Yes,a amazing that some people still haven't learned not to shit in the same place they drink.
9
@5 thank you.
10
Who in the fuck honestly believes that the right to the internet could ever "replace" the right to water, or the right to the city. Human beings are physical beings. We have animal needs, like clean drinking water, and we are social like animals are social, in clans and tribes and neighborhoods.

Try and tell someone who's been priced out of their neighborhood that they can be Facebook friends with their old neighbors instead. It's the 21st century after all!!

For as many shiny articles about urbanity as you read, you really haven't got the slightest idea what you're talking about. People have been advancing dumb ideas about "virtual urbanity" for a long time too, and they are still dumb.

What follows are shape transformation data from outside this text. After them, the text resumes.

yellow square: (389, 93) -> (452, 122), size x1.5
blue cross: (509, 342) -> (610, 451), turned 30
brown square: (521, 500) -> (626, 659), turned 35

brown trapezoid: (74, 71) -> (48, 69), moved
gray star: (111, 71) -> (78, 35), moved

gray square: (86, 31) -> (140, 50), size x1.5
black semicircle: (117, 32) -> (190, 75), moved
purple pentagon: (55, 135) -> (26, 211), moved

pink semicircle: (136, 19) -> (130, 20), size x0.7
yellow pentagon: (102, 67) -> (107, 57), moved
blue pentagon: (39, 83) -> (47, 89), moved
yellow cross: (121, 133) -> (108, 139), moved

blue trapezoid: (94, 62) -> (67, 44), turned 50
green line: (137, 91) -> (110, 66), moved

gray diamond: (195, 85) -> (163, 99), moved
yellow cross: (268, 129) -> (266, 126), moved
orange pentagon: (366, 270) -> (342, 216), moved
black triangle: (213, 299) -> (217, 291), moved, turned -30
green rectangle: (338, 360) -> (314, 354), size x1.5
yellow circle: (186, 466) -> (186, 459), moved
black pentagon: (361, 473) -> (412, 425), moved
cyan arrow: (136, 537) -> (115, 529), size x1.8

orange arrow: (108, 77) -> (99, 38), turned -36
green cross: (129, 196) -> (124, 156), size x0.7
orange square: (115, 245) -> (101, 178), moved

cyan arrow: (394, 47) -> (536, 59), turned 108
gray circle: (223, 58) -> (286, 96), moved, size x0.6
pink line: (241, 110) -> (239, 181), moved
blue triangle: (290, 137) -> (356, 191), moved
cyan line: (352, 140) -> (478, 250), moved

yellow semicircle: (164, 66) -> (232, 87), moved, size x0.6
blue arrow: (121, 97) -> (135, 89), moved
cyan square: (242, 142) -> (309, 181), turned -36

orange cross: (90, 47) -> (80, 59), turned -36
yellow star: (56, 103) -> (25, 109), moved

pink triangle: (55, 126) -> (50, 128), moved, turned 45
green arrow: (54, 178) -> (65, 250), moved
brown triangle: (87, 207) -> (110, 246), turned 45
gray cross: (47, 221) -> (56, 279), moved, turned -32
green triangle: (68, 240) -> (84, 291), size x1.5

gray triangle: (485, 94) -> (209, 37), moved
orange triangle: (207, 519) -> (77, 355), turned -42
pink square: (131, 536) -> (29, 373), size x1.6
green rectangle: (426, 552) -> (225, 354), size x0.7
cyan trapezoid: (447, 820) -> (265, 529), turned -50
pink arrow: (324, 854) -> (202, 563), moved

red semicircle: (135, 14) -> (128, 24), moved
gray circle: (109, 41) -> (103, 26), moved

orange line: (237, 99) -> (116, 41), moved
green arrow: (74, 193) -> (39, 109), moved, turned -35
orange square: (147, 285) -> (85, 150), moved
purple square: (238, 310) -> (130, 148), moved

Seriously you can be such an embarrassing dilettante Mudede
11
40% of the world's population lacks regular access to clean water, until that issue is solved, I don't see how the flow of information over wifi can be prioritized. Address health first and then you have the luxury of promoting access to the wealth of information on the web. And yes, the cultural evolution that will occur when we have a greater percentage of the global population interacting online will fundamentally change the way humans think and communicate - and that is really exciting. But we're still fighting for universal health coverage in the US. Until that human right is met, it is hard to justify diverting the public focus to free wifi in the cities... even though information has always been the great equalizer.
12
I have a new internet game: Go onto SLOG and scroll down just enough to see the headline, without seeing the byline; then guess the author/byline.

I'm getting quite good at it, especially for Charles, Dan, Lindy and Bethany.
13
Charles isn't talking about the Internet replacing water globally, he knows you can't drink bits, he's talking about the flow of information being a basic human right in urban western civilizations. Just like access to clean water has provided us the time and health to pursue other productive endeavors, information technology provides infinite opportunities to urban westerners. The third world is another story all together, but he has a point. Waiting in line at the DMV all morning and then spending all afternoon physically walking files around to various customers or clients is the western version of walking all day to the well, waiting in line and then carrying your water home. The internet provides both the luxury of time and information.
14
"the cultural evolution that will occur when we have a greater percentage of the global population interacting online will fundamentally change the way humans think and communicate"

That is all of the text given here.